The proposition 1.7 in Higher Recursion Theory by Sacks states $f \in \Sigma_n^1 \iff f \in \Pi_n^1$ with the proof:
Since $f$ is a function, then,
$f(x)=y \iff \forall z. [y \neq z \implies f(x) \neq z]$.
If the left side of the above statement is $\Sigma^1_n$ ($\Pi^1_n$ respectively), then the right hand side is $\Pi^1_n$ ($\Sigma^1_n$ respectively). QED.
What I do not understand is that if $f(x)=y$ is $\Sigma^1_n$, then why should the right hand side be $\Pi^1_n$? I think it has to be at least $\Pi^1_{n+1}$ since there is a universal quantifier on $z$ and $[y \neq z \implies f(x) \neq z]$ is at least $\Sigma^1_n$ as $f(x)=y$ is $\Sigma^1_n$.

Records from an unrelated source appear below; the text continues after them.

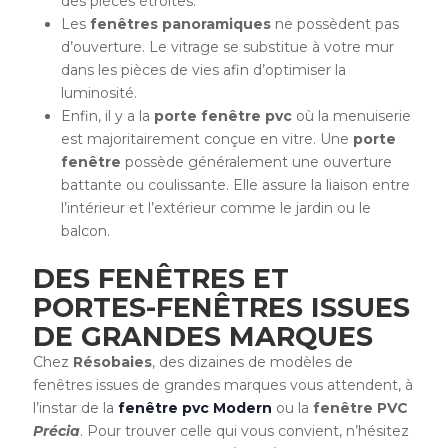
des pièces étroites.
Les
fenêtres panoramiques
ne possèdent pas
d’ouverture. Le vitrage se substitue à votre mur
dans les pièces de vies afin d’optimiser la
luminosité.
Enfin, il y a la
porte fenêtre pvc
où la menuiserie
est majoritairement conçue en vitre. Une
porte
fenêtre
possède généralement une ouverture
battante ou coulissante. Elle assure la liaison entre
l’intérieur et l’extérieur comme le jardin ou le
balcon.
DES FENÊTRES ET
PORTES-FENÊTRES ISSUES
DE GRANDES MARQUES
Chez
Résobaies
, des dizaines de modèles de
fenêtres issues de grandes marques vous attendent, à
l’instar de la
fenêtre pvc Modern
ou la
fenêtre PVC
Précia
. Pour trouver celle qui vous convient, n’hésitez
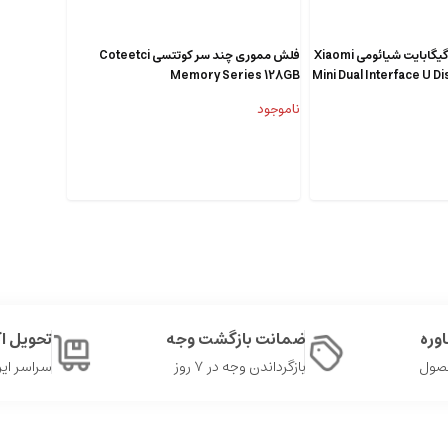
فلش تایپ سی 128 گیگابایت شیائومی Xiaomi
فلش مموری چند سر کوتتسی Coteetci
Memory Series 128GB
Mini Dual Interface U D
ناموجود
وره
ضمانت بازگشت وجه
تحویل 
حصول
بازگرداندن وجه در ۷ روز
سراسر ایر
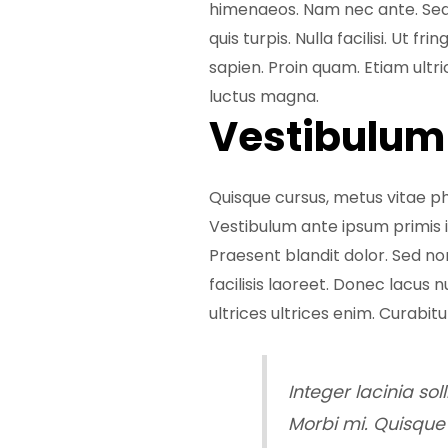
himenaeos. Nam nec ante. Sed l
quis turpis. Nulla facilisi. Ut 
sapien. Proin quam. Etiam ultri
luctus magna.
Vestibulum 
Quisque cursus, metus vitae 
Vestibulum ante ipsum primis in
Praesent blandit dolor. Sed n
facilisis laoreet. Donec lacus 
ultrices ultrices enim. Curabitur
Integer lacinia sol
Morbi mi. Quisque n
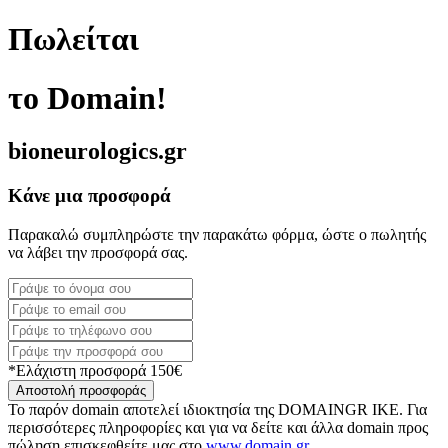
Πωλείται
το Domain!
bioneurologics.gr
Κάνε μια προσφορά
Παρακαλώ συμπληρώστε την παρακάτω φόρμα, ώστε ο πωλητής
να λάβει την προσφορά σας.
*Ελάχιστη προσφορά 150€
Αποστολή προσφοράς
Το παρόν domain αποτελεί ιδιοκτησία της DOMAINGR ΙΚΕ. Για
περισσότερες πληροφορίες και για να δείτε και άλλα domain προς
πώληση επισκεφθείτε μας στο
www.domain.gr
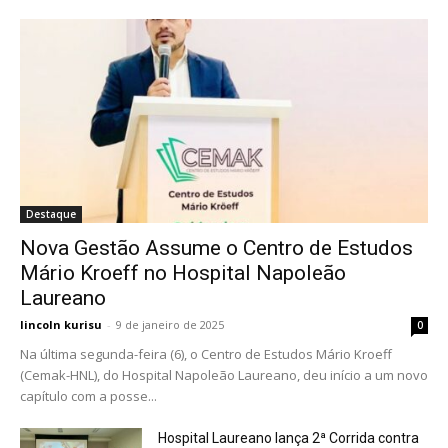
Destaque
Nova Gestão Assume o Centro de Estudos
Mário Kroeff no Hospital Napoleão
Laureano
lincoln kurisu
-
9 de janeiro de 2025
0
Na última segunda-feira (6), o Centro de Estudos Mário Kroeff
(Cemak-HNL), do Hospital Napoleão Laureano, deu início a um novo
capítulo com a posse...
Hospital Laureano lança 2ª Corrida contra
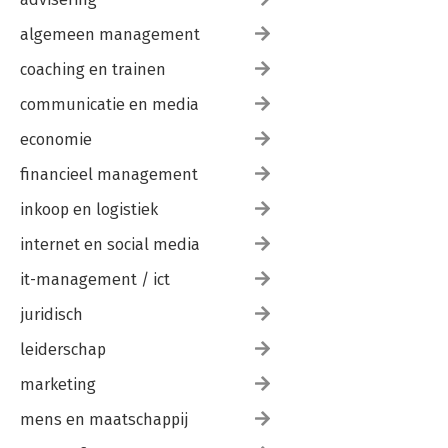
algemeen management
coaching en trainen
communicatie en media
economie
financieel management
inkoop en logistiek
internet en social media
it-management / ict
juridisch
leiderschap
marketing
mens en maatschappij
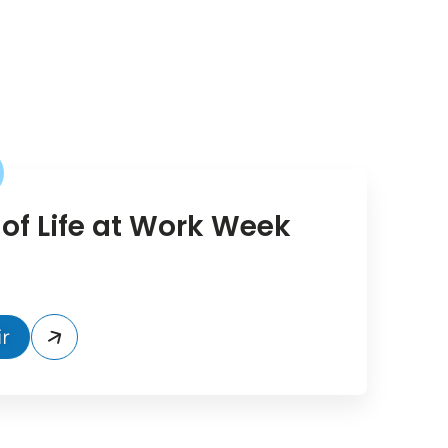
 of Life at Work Week
r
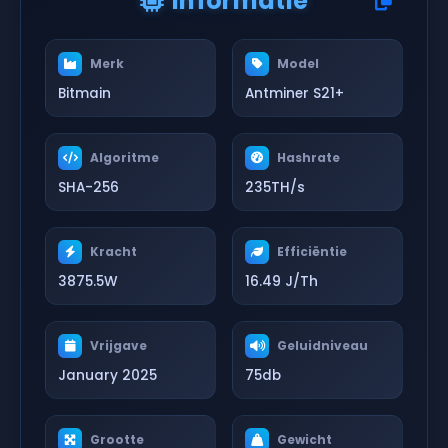
Informatie
Merk
Model
Bitmain
Antminer S21+
Algoritme
Hashrate
SHA-256
235TH/s
Kracht
Efficiëntie
3875.5W
16.49 J/Th
Vrijgave
Geluidniveau
January 2025
75db
Grootte
Gewicht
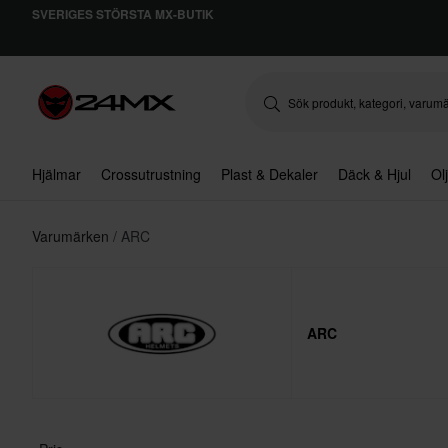
SVERIGES STÖRSTA MX-BUTIK
Hjälmar
Crossutrustning
Plast & Dekaler
Däck & Hjul
Ol
Varumärken
ARC
ARC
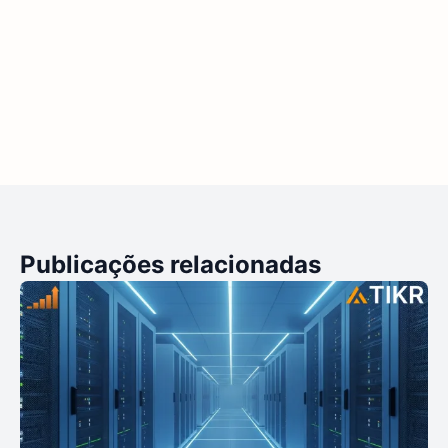
Publicações relacionadas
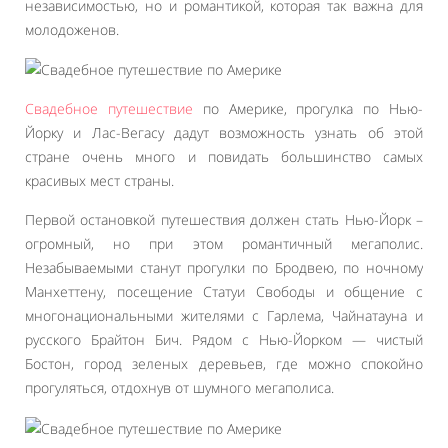
независимостью, но и романтикой, которая так важна для
молодоженов.
Свадебное путешествие
по Америке, прогулка по Нью-
Йорку и Лас-Вегасу дадут возможность узнать об этой
стране очень много и повидать большинство самых
красивых мест страны.
Первой остановкой путешествия должен стать Нью-Йорк –
огромный, но при этом романтичный мегаполис.
Незабываемыми станут прогулки по Бродвею, по ночному
Манхеттену, посещение Статуи Свободы и общение с
многонациональными жителями с Гарлема, Чайнатауна и
русского Брайтон Бич. Рядом с Нью-Йорком — чистый
Бостон, город зеленых деревьев, где можно спокойно
прогуляться, отдохнув от шумного мегаполиса.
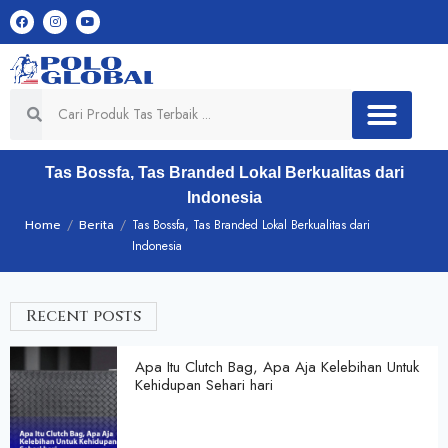
Tas Bossfa, Tas Branded Lokal Berkualitas dari
Indonesia
Home
/
Berita
/
Tas Bossfa, Tas Branded Lokal Berkualitas dari
Indonesia
Recent posts
Apa Itu Clutch Bag, Apa Aja Kelebihan Untuk
Kehidupan Sehari hari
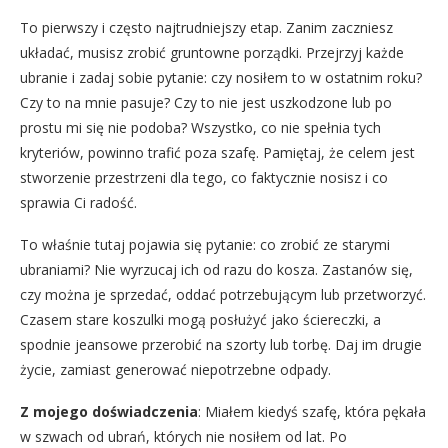
To pierwszy i często najtrudniejszy etap. Zanim zaczniesz
układać, musisz zrobić gruntowne porządki. Przejrzyj każde
ubranie i zadaj sobie pytanie: czy nosiłem to w ostatnim roku?
Czy to na mnie pasuje? Czy to nie jest uszkodzone lub po
prostu mi się nie podoba? Wszystko, co nie spełnia tych
kryteriów, powinno trafić poza szafę. Pamiętaj, że celem jest
stworzenie przestrzeni dla tego, co faktycznie nosisz i co
sprawia Ci radość.
To właśnie tutaj pojawia się pytanie: co zrobić ze starymi
ubraniami? Nie wyrzucaj ich od razu do kosza. Zastanów się,
czy można je sprzedać, oddać potrzebującym lub przetworzyć.
Czasem stare koszulki mogą posłużyć jako ściereczki, a
spodnie jeansowe przerobić na szorty lub torbę. Daj im drugie
życie, zamiast generować niepotrzebne odpady.
Z mojego doświadczenia
: Miałem kiedyś szafę, która pękała
w szwach od ubrań, których nie nosiłem od lat. Po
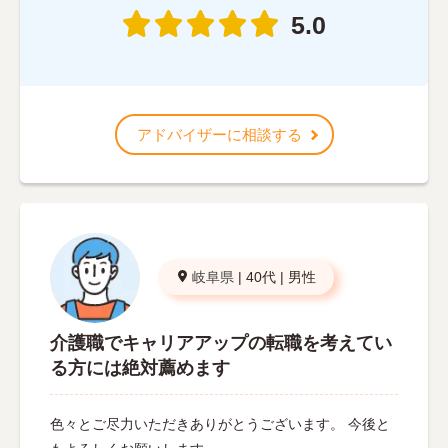
5.0
アドバイザーに相談する
岐阜県
|
40代
|
男性
介護職でキャリアアップの転職を考えてい
る方には絶対薦めます
色々とご尽力いただきありがとうございます。 今後と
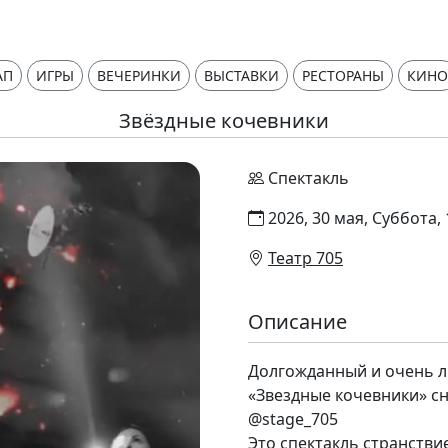
АП
ИГРЫ
ВЕЧЕРИНКИ
ВЫСТАВКИ
РЕСТОРАНЫ
КИНО
Звёздные кочевники
Спектакль
2026, 30 мая, Суббота, 
Театр 705
Описание
Долгожданный и очень л
«Звездные кочевники» сн
@stage_705
Это спектакль странстви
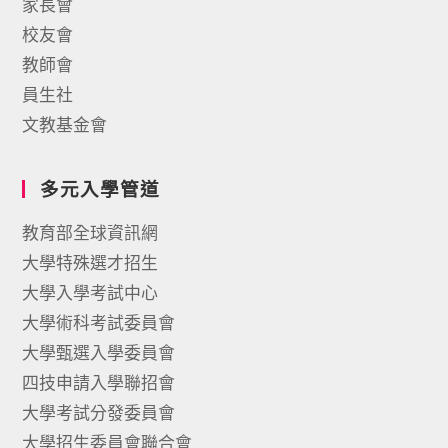
家長會
校友會
教師會
員生社
文教基金會
多元入學管道
教育部全球資訊網
大學特殊選才招生
大學入學考試中心
大學術科考試委員會
大學甄選入學委員會
四技申請入學聯招會
大學考試分發委員會
大學招生委員會聯合會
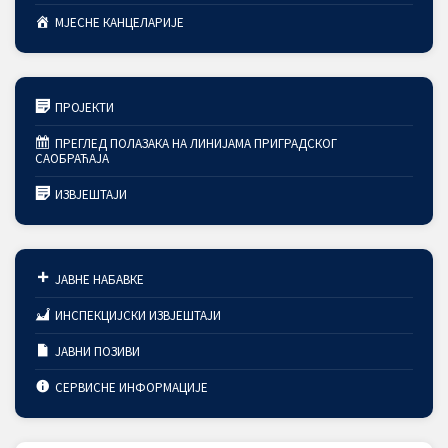
МЈЕСНЕ КАНЦЕЛАРИЈЕ
ПРОЈЕКТИ
ПРЕГЛЕД ПОЛАЗАКА НА ЛИНИЈАМА ПРИГРАДСКОГ
САОБРАЋАЈА
ИЗВЈЕШТАЈИ
ЈАВНЕ НАБАВКЕ
ИНСПЕКЦИЈСКИ ИЗВЈЕШТАЈИ
ЈАВНИ ПОЗИВИ
СЕРВИСНЕ ИНФОРМАЦИЈЕ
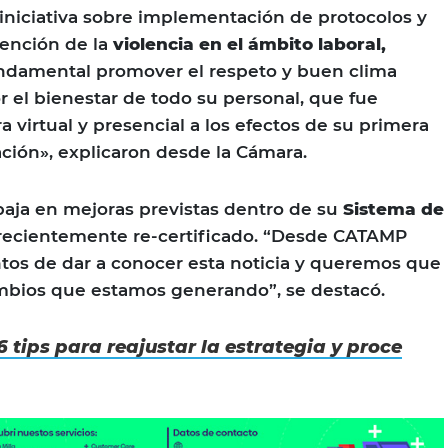
iniciativa sobre implementación de protocolos y
vención de la
violencia en el ámbito laboral,
ndamental promover el respeto y buen clima
r el bienestar de todo su personal, que fue
virtual y presencial a los efectos de su primera
ación», explicaron desde la Cámara.
aja en mejoras previstas dentro de su
Sistema de
ecientemente re-certificado. “Desde CATAMP
os de dar a conocer esta noticia y queremos que
ambios que estamos generando”, se destacó.
6 tips para reajustar la estrategia y proce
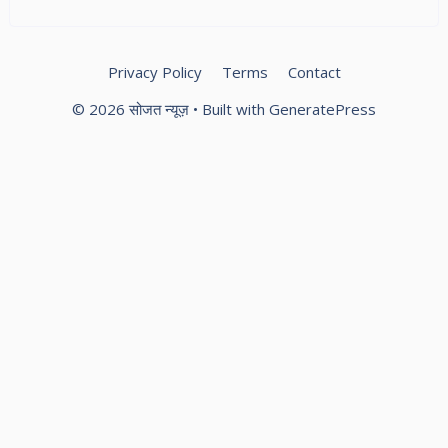
मां
Privacy Policy
Terms
Contact
© 2026 सोजत न्यूज़
• Built with
GeneratePress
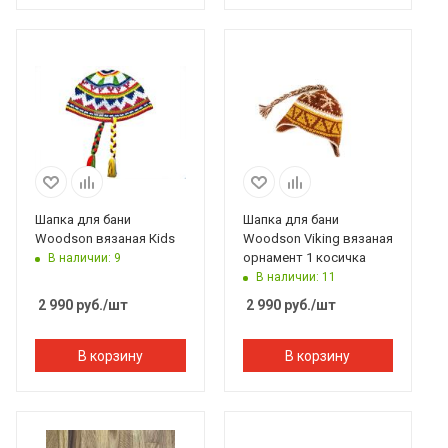
Шапка для бани
Шапка для бани
Woodson вязаная Кids
Woodson Viking вязаная
орнамент 1 косичка
В наличии: 9
В наличии: 11
2 990
руб.
/шт
2 990
руб.
/шт
В корзину
В корзину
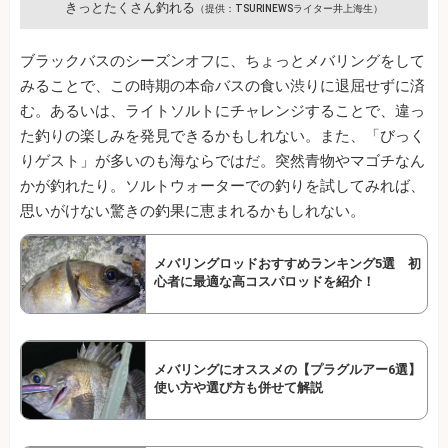
きっとたくさん釣れる
（提供：TSURINEWSライター井上海生）
ブラックバスのシーズンオフに、ちょっとメバリングをして
みることで、この時期の本命バスの食い渋りに退屈せずに済
む。あるいは、ライトソルトにチャレンジすることで、違っ
た釣りの楽しみを発見できるかもしれない。また、「びっく
りゲスト」が多いのも海ならではだ。突然青物やマゴチなん
かが釣れたり。ソルトウォーターでの釣りを試してみれば、
思いがけない驚きの釣果に恵まれるかもしれない。
メバリングロッドおすすめランキング5選 初
心者に最適な高コスパロッドを紹介！
メバリングにオススメの【プラグルアー6選】
使い方や選び方も併せて解説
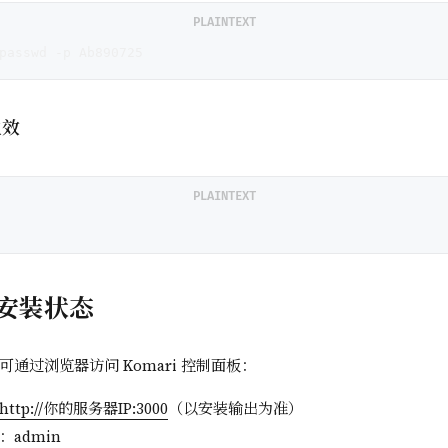
PLAINTEXT
passwd -p Ab890725
生效
PLAINTEXT
安装状态
通过浏览器访问 Komari 控制面板：
http://你的服务器IP:3000
（以安装输出为准）
admin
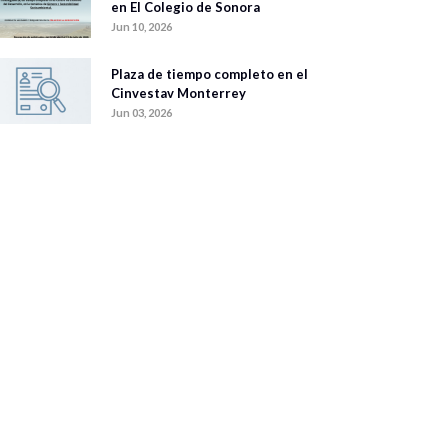
en El Colegio de Sonora
Jun 10, 2026
Plaza de tiempo completo en el
Cinvestav Monterrey
Jun 03, 2026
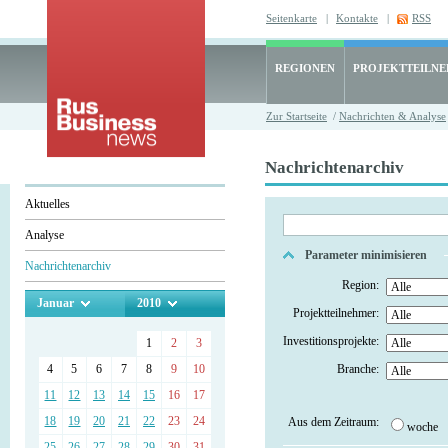
Seitenkarte
|
Kontakte
|
RSS
REGIONEN
PROJEKTTEILN
Zur Startseite
/
Nachrichten & Analyse
Nachrichtenarchiv
Aktuelles
Analyse
Parameter minimisieren
Nachrichtenarchiv
Region:
Januar
2010
Projektteilnehmer:
Investitionsprojekte:
1
2
3
4
5
6
7
8
9
10
Branche:
11
12
13
14
15
16
17
18
19
20
21
22
23
24
Aus dem Zeitraum:
woche
25
26
27
28
29
30
31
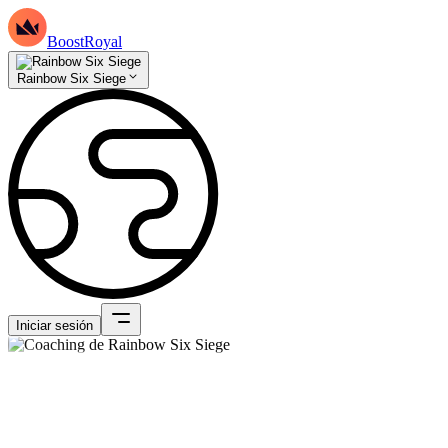
BoostRoyal
Rainbow Six Siege
Iniciar sesión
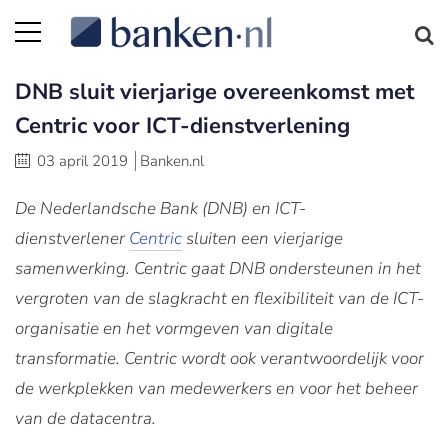
DNB sluit vierjarige overeenkomst met
Centric voor ICT-dienstverlening
03 april 2019
Banken.nl
De Nederlandsche Bank (DNB) en ICT-
dienstverlener
Centric
sluiten een vierjarige
samenwerking. Centric gaat DNB ondersteunen in het
vergroten van de slagkracht en flexibiliteit van de ICT-
organisatie en het vormgeven van digitale
transformatie. Centric wordt ook verantwoordelijk voor
de werkplekken van medewerkers en voor het beheer
van de datacentra.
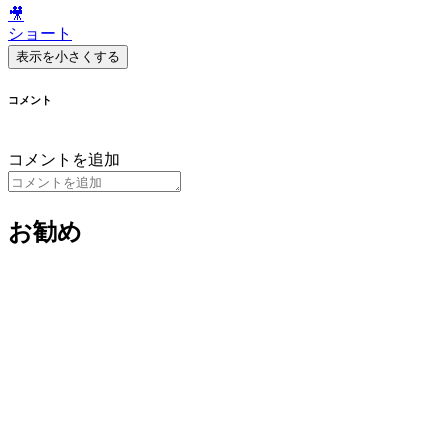
🎥
ショート
表示を小さくする
コメント
コメントを追加
お勧め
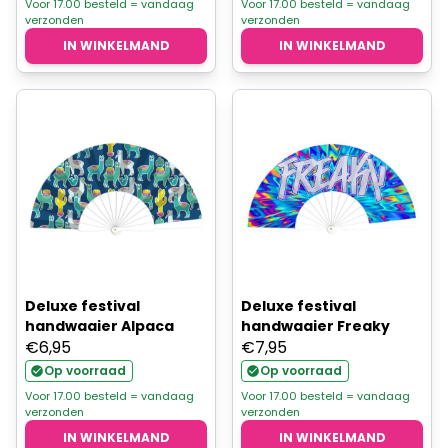
Voor 17.00 besteld = vandaag
Voor 17.00 besteld = vandaag
verzonden
verzonden
IN WINKELMAND
IN WINKELMAND
Deluxe festival
Deluxe festival
handwaaier Alpaca
handwaaier Freaky
€
6,95
€
7,95
Op voorraad
Op voorraad
Voor 17.00 besteld = vandaag
Voor 17.00 besteld = vandaag
verzonden
verzonden
IN WINKELMAND
IN WINKELMAND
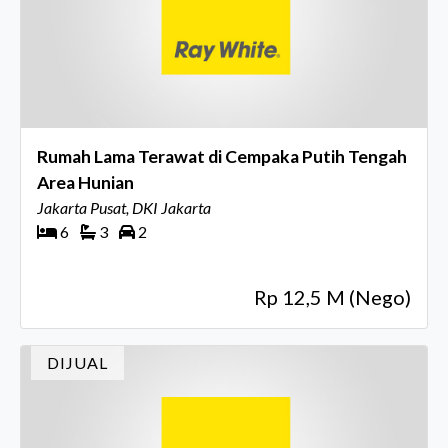
Rumah Lama Terawat di Cempaka Putih Tengah
Area Hunian
Jakarta Pusat, DKI Jakarta
6
3
2
Rp 12,5 M (Nego)
DIJUAL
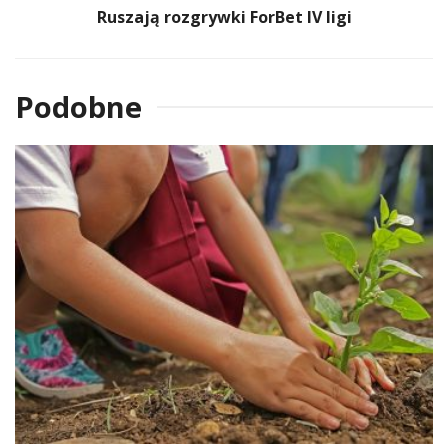
Ruszają rozgrywki ForBet IV ligi
Podobne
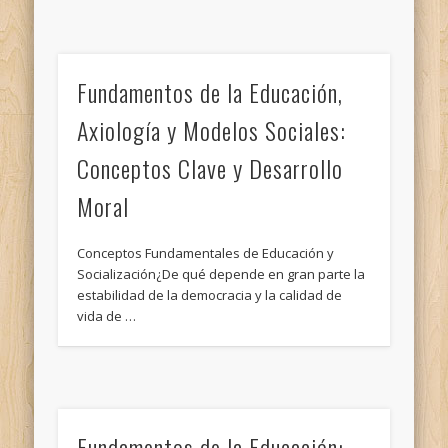
Fundamentos de la Educación,
Axiología y Modelos Sociales:
Conceptos Clave y Desarrollo
Moral
Conceptos Fundamentales de Educación y
Socialización¿De qué depende en gran parte la
estabilidad de la democracia y la calidad de
vida de …
Fundamentos de la Educación:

There are two things you are missing. Firstly, the $\forall z$ is a first-order quantifier, not a second-order one, so it gets subsumed by any higher order quantifiers hanging around. Secondly, as $f(x) = y$ is $\Sigma_n^1$, its negation is $\Pi_n^1$. Basically, you have $$ \forall z(\text{arithmetic statement} \rightarrow \neg \Sigma_n^1) $$ Which is the same as $$ \forall z(\text{arithmetic statement} \rightarrow \Pi_n^1) $$ Which is $\Pi_n^1$.